• [EXERCISE DESCRIPTION]
Copy out exactly the lines from the one containing "într-un interviu pentru" to the last line of the records below, both included, and leave out any pictures.

Collected data:
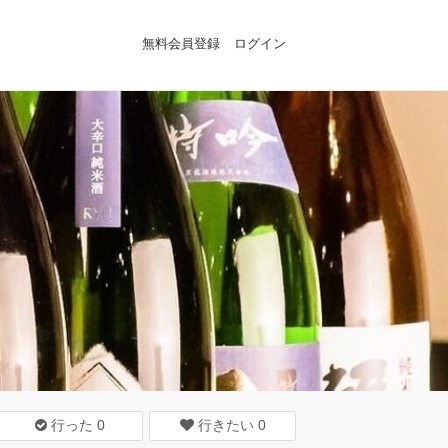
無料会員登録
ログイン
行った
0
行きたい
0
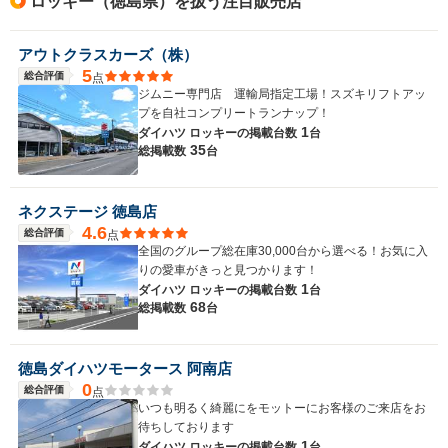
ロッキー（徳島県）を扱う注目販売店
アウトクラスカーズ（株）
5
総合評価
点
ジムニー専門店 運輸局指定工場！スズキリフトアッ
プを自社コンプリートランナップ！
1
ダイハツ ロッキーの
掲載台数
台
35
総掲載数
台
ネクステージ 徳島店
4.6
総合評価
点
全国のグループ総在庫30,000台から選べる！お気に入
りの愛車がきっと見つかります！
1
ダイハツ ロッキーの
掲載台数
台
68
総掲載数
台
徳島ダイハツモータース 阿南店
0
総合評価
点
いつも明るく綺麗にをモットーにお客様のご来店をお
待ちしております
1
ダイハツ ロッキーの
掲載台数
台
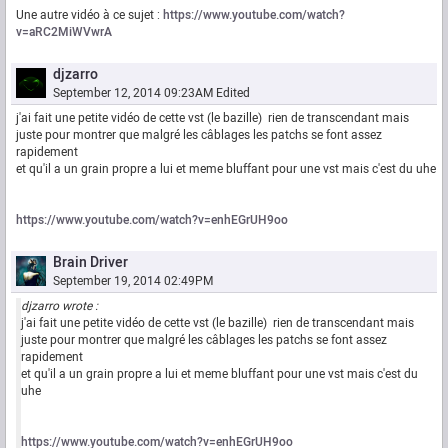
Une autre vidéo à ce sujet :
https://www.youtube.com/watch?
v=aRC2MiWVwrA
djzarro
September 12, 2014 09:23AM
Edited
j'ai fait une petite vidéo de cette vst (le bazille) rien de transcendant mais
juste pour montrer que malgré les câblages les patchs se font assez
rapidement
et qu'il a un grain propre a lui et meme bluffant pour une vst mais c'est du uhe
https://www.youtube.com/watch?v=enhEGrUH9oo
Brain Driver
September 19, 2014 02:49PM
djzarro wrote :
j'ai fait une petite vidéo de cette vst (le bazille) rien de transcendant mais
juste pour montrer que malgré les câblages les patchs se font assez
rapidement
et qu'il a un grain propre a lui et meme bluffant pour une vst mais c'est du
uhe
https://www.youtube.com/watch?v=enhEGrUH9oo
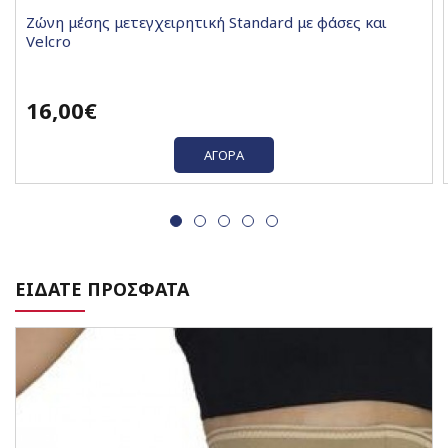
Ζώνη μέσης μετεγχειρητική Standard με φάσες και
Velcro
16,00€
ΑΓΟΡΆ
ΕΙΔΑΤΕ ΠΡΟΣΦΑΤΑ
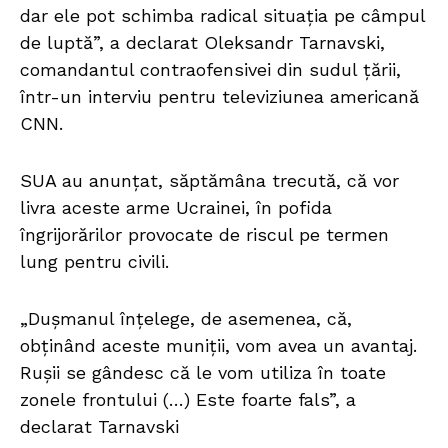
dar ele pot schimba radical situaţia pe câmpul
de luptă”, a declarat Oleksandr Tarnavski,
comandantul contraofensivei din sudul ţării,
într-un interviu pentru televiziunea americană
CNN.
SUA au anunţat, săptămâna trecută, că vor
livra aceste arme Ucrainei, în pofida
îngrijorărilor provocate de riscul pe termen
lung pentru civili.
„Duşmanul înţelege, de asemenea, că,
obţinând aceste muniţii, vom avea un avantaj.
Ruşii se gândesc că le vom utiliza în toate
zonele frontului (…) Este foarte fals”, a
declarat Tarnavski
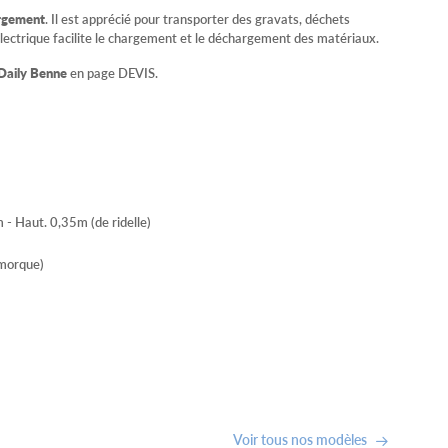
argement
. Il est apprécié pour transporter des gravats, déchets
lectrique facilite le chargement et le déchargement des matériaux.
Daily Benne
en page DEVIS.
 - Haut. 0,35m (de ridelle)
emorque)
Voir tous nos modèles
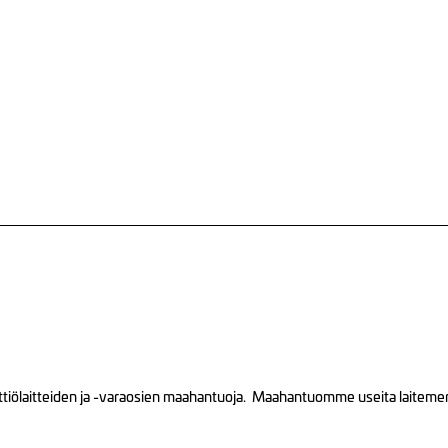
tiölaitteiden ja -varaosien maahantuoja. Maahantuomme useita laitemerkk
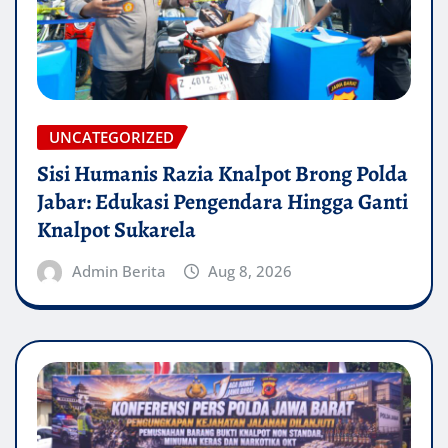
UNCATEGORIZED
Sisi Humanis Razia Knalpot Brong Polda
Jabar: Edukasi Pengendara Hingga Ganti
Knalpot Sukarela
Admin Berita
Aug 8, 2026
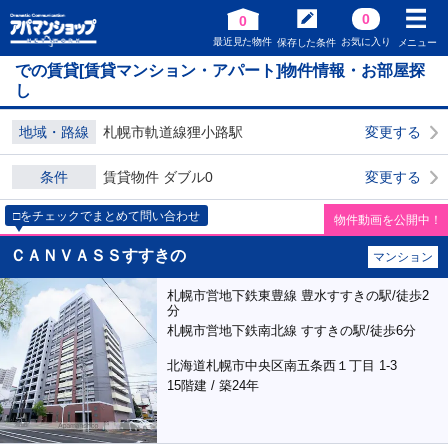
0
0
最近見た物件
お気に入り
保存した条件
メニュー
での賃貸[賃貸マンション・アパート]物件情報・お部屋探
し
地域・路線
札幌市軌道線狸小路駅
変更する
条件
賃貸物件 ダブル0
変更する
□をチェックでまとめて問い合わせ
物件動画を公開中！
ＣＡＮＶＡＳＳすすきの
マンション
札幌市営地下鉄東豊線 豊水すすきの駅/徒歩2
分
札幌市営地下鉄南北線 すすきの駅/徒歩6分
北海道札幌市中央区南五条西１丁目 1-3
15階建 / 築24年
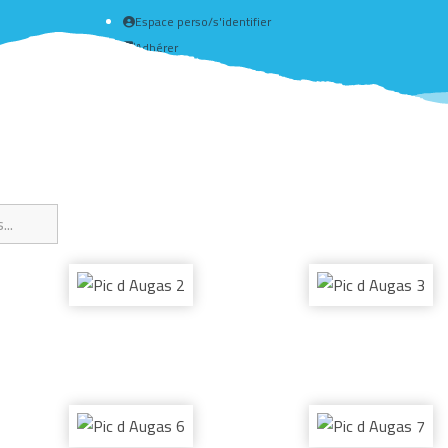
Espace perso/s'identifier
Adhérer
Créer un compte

• [RESULT OF THE EXERCISE]
într-un interviu pentru televiziunea americană
CNN.
SUA au anunţat, săptămâna trecută, că vor
livra aceste arme Ucrainei, în pofida
îngrijorărilor provocate de riscul pe termen
lung pentru civili.
„Duşmanul înţelege, de asemenea, că,
obţinând aceste muniţii, vom avea un avantaj.
Ruşii se gândesc că le vom utiliza în toate
zonele frontului (…) Este foarte fals”, a
declarat Tarnavski
argement
. Il est apprécié pour transporter des gravats, déchets
lectrique facilite le chargement et le déchargement des matériaux.
Daily Benne
en page DEVIS.
 - Haut. 0,35m (de ridelle)
emorque)
Voir tous nos modèles
tiölaitteiden ja -varaosien maahantuoja. Maahantuomme useita laitemerkk
UNCATEGORIZED
Sisi Humanis Razia Knalpot Brong Polda
Jabar: Edukasi Pengendara Hingga Ganti
Knalpot Sukarela
Admin Berita
Aug 8, 2026
0
0
最近見た物件
お気に入り
保存した条件
メニュー
での賃貸[賃貸マンション・アパート]物件情報・お部屋探
し
地域・路線
札幌市軌道線狸小路駅
変更する
条件
賃貸物件 ダブル0
変更する
□をチェックでまとめて問い合わせ
物件動画を公開中！
ＣＡＮＶＡＳＳすすきの
マンション
札幌市営地下鉄東豊線 豊水すすきの駅/徒歩2
分
札幌市営地下鉄南北線 すすきの駅/徒歩6分
北海道札幌市中央区南五条西１丁目 1-3
15階建 / 築24年
Espace perso/s'identifier
Adhérer
Créer un compte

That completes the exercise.